California-based artist Carolina Aranibar-Fernández explores colonization, extraction, and exploitation in the Southwest in her exhibition Oleaje at Scottsdale Museum of Contemporary Art in Arizona.
Carolina Aranibar-Fernández: Oleaje
February 10–August 4, 2024
Scottsdale Museum of Contemporary Art, Scottsdale, Arizona
Using a fascinating mix of materials including soil, sequins, and blood, San Francisco, California–based artist Carolina Aranibar-Fernández seeks to “map and memorialize the rippling effects of a coercive global trade industry.” Her solo exhibition Oleaje is on view through August 4, 2024 at Scottsdale Museum of Contemporary Art in Arizona, where it was curated by Keshia Turley, the museum’s assistant curator.
Spanish for “groundswell,” the exhibition’s title references seismic disturbances in ocean waters, suggesting the idea that nothing happens in isolation. Throughout the show, Aranibar-Fernández amplifies the connections between extraction and exploitation, reflecting her ongoing interest in the impacts of mining and trade, particularly in South and Central America, Africa, and parts of Asia.
Born in Bolivia and raised in a region flanked by the Amazon jungle and the Andean mountains, Aranibar-Fernández draws on her personal experience of “witnessing the devastation of her homeland’s natural environment by foreign corporations,” according to the exhibition text. She uses extensive archival research that’s translated here into intriguing cartographies and topologies through hand-sewing, planting, and other processes that echo Indigenous traditions.
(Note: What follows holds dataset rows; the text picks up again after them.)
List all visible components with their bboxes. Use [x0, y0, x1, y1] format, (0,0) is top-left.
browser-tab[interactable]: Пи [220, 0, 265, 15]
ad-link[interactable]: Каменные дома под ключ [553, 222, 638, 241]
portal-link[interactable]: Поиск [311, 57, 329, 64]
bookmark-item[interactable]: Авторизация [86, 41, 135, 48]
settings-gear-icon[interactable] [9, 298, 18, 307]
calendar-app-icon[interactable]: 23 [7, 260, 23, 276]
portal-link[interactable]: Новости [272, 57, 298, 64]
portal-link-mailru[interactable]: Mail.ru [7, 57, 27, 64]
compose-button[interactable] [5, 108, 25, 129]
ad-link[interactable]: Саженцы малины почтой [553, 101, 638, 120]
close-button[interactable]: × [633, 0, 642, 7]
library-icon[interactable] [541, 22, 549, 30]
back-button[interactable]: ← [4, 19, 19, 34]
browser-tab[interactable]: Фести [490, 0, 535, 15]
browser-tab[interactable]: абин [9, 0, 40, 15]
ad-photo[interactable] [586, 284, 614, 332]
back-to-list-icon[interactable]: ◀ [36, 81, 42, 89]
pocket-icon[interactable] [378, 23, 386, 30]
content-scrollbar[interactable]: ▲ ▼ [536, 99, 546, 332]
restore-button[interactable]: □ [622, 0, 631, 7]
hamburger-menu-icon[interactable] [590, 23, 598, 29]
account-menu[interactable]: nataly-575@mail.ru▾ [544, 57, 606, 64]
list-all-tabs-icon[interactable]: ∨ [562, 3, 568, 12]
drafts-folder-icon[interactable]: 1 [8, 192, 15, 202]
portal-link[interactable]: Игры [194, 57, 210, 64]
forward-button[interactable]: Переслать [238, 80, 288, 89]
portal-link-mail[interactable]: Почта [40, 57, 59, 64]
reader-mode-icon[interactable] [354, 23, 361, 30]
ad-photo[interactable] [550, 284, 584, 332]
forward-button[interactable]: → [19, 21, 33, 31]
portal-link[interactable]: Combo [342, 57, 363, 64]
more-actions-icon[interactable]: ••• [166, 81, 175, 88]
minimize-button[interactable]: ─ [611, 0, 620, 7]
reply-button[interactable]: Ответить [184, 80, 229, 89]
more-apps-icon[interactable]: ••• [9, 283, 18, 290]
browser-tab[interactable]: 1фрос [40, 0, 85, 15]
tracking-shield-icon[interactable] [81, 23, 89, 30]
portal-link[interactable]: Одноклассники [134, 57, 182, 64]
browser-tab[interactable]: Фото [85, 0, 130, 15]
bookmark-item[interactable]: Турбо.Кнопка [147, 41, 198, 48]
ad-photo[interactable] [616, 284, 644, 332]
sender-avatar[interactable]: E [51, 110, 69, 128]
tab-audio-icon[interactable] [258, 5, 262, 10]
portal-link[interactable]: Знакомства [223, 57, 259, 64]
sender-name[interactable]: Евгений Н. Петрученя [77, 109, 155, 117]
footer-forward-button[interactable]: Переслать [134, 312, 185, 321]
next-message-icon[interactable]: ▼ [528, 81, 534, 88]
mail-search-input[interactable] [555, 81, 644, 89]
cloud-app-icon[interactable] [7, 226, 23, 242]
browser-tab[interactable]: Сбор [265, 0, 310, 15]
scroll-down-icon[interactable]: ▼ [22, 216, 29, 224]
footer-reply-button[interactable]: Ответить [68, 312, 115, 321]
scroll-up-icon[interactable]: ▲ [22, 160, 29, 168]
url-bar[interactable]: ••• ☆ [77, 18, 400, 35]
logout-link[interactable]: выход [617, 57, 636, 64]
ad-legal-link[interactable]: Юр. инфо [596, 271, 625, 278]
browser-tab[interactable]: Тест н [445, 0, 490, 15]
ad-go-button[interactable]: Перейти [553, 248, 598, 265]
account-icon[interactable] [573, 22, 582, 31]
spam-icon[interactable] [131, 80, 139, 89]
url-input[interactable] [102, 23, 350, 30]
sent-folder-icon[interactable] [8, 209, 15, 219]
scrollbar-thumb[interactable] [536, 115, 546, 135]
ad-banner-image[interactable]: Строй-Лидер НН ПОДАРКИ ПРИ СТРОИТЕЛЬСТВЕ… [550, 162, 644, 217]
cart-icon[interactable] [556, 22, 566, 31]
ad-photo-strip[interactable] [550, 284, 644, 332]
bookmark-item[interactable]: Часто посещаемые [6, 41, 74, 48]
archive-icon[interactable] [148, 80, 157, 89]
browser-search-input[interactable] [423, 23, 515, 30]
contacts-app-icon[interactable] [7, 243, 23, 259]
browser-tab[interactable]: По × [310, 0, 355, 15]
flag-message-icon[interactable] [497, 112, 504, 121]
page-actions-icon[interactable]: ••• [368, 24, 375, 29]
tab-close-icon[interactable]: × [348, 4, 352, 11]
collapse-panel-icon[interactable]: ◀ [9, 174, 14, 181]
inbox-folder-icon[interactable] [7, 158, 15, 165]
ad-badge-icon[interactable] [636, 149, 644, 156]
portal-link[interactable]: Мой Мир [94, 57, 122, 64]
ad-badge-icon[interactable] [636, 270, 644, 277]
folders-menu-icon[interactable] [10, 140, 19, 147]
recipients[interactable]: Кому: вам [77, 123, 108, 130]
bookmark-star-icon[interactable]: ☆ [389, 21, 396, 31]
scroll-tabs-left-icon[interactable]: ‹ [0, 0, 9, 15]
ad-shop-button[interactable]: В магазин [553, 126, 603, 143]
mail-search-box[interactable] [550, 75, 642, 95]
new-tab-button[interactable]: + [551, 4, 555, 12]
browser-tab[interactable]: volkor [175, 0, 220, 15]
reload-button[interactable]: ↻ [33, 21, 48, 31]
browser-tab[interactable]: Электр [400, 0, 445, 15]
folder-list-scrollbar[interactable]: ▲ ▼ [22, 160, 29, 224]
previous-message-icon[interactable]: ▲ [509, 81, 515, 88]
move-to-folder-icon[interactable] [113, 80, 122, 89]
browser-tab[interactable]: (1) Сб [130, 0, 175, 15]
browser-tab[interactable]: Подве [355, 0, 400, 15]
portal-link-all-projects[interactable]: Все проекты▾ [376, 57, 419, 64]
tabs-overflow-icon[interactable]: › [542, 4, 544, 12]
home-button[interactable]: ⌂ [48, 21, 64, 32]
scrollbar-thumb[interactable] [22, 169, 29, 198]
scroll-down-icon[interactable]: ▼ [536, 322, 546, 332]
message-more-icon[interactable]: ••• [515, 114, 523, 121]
Testimonio de flores (testimony of flowers) (2022-24), a suspended textile created with tulle, embroidered flowers, sequins, glass beads, and copper, poetically orients viewers to the journey before them as they enter the exhibition—its black beading suggesting trade routes across continents and oceans. Nearby, a two-channel video, Oleaje II (Groundswell II) (2023), filmed under waters traversed by cargo ships and within mountains scarred by silver mining, speaks to the profound connections between water and land, as well as the destruction capitalist systems wreak on the environment and the marginalized communities whose labor undergirds colonial power structures.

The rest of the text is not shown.